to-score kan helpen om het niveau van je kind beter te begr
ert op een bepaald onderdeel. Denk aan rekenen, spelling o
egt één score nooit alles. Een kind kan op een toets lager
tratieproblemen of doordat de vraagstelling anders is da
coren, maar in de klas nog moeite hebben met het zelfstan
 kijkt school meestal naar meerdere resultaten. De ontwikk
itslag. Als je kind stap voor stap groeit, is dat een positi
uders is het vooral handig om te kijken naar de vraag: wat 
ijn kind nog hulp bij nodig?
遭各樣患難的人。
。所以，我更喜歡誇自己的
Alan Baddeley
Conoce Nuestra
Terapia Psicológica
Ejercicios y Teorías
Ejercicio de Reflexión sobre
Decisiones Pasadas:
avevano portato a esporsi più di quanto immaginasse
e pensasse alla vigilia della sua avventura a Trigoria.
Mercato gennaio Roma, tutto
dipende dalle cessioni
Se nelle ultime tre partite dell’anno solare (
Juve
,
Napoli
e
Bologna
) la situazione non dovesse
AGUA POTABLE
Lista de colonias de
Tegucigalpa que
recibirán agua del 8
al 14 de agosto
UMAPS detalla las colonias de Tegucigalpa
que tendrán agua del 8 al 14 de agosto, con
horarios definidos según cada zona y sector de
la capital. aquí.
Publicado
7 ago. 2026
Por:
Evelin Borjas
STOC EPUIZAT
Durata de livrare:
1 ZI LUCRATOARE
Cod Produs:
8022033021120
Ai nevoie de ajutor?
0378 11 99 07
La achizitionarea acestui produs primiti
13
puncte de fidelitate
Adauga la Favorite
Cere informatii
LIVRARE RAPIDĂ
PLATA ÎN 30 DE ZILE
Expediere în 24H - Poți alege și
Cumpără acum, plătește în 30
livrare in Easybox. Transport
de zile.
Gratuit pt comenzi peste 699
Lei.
+ + +
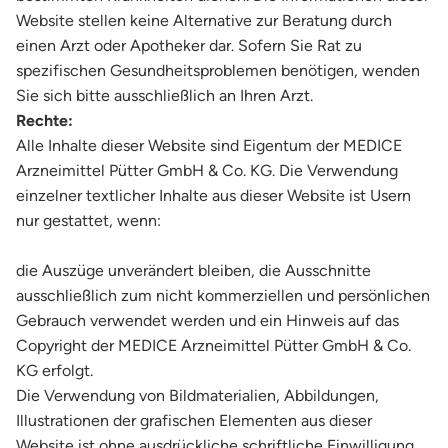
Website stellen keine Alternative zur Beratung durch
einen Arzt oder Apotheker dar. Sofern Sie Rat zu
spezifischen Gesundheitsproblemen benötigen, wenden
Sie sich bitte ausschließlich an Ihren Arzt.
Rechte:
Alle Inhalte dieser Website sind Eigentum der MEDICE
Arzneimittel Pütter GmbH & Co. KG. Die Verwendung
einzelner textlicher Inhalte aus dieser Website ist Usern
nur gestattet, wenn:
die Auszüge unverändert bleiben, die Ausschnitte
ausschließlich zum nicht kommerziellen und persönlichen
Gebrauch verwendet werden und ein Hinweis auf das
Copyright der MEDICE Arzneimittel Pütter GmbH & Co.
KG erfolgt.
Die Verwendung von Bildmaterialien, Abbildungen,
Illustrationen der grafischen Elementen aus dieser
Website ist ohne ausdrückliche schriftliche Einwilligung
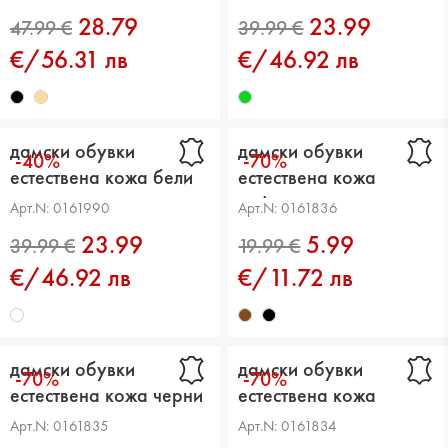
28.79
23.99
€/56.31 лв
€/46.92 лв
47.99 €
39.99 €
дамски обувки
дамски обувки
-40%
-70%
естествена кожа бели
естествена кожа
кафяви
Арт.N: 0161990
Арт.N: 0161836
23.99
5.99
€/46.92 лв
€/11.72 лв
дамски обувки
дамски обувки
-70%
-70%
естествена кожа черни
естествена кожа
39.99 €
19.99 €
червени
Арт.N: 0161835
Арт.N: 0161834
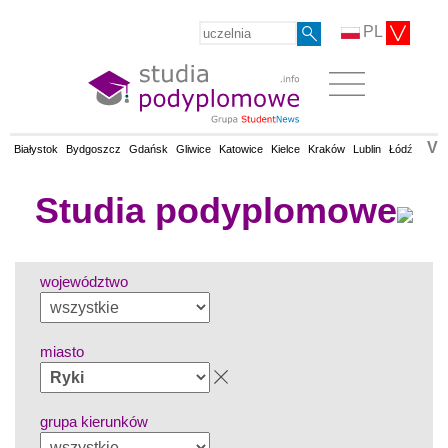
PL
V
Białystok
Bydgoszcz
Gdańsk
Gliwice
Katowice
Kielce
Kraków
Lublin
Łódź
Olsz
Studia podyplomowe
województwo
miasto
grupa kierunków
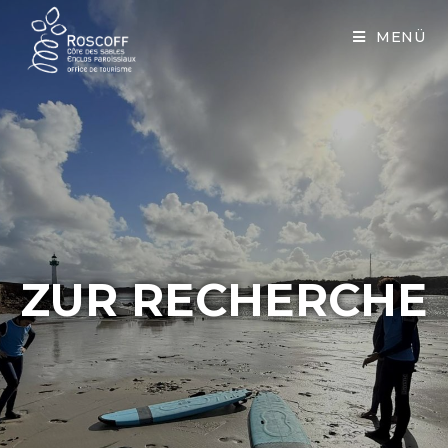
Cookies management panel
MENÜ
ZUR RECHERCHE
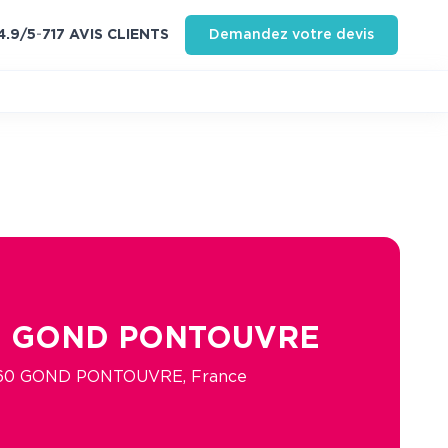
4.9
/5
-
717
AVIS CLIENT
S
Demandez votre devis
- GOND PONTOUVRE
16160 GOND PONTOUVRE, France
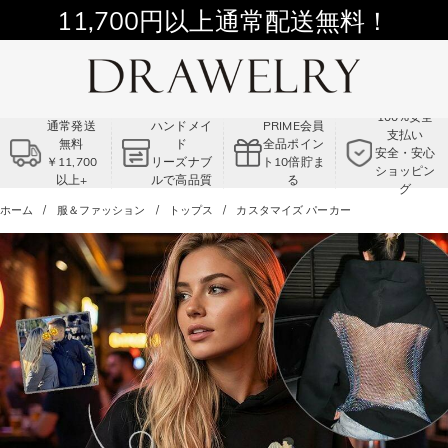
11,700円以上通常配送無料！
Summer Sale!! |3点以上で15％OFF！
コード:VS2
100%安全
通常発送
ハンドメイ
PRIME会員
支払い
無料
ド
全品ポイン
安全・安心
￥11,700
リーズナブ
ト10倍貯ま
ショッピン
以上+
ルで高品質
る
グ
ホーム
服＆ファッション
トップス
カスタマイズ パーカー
+ + +
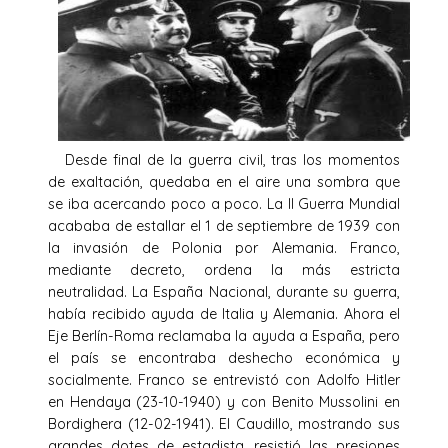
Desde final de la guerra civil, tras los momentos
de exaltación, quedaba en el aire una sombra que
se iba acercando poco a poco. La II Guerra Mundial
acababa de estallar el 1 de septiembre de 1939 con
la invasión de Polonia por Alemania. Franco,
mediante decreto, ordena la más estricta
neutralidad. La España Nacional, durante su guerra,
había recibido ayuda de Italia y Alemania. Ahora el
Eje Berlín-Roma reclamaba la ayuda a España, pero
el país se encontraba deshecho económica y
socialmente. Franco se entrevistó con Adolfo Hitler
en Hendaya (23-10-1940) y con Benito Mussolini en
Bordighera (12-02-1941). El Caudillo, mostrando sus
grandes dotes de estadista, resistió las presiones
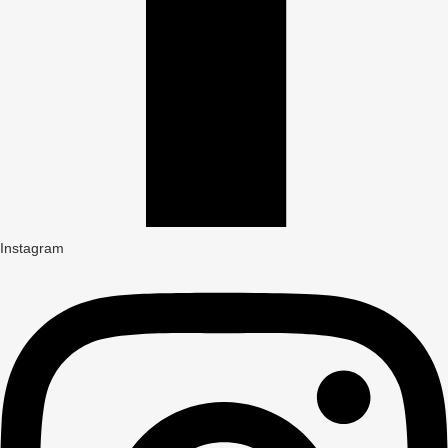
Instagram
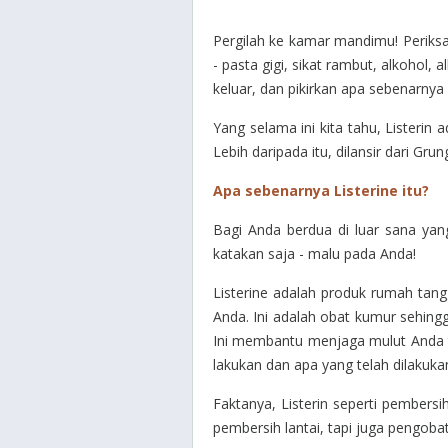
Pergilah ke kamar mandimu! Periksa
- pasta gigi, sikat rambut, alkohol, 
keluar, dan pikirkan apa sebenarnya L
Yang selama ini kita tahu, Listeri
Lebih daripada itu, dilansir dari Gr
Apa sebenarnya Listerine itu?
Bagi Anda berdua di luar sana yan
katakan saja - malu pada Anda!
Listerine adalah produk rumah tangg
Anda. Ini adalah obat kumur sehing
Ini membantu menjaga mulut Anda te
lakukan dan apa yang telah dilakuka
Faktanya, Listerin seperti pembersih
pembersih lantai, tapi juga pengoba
+ + +
◆ Activity: From the listing above, return the lines starting at the one with "Mercato gennaio Roma, tutto" and ending at the one with "Cumpără acum, plătește în 30", both kept, exactly as they appear and nothing more.

◆ Solution to this task:
Mercato gennaio Roma, tutto
dipende dalle cessioni
Se nelle ultime tre partite dell’anno solare (
Juve
,
Napoli
e
Bologna
) la situazione non dovesse
AGUA POTABLE
Lista de colonias de
Tegucigalpa que
recibirán agua del 8
al 14 de agosto
UMAPS detalla las colonias de Tegucigalpa
que tendrán agua del 8 al 14 de agosto, con
horarios definidos según cada zona y sector de
la capital. aquí.
Publicado
7 ago. 2026
Por:
Evelin Borjas
STOC EPUIZAT
Durata de livrare:
1 ZI LUCRATOARE
Cod Produs:
8022033021120
Ai nevoie de ajutor?
0378 11 99 07
La achizitionarea acestui produs primiti
13
puncte de fidelitate
Adauga la Favorite
Cere informatii
LIVRARE RAPIDĂ
PLATA ÎN 30 DE ZILE
Expediere în 24H - Poți alege și
Cumpără acum, plătește în 30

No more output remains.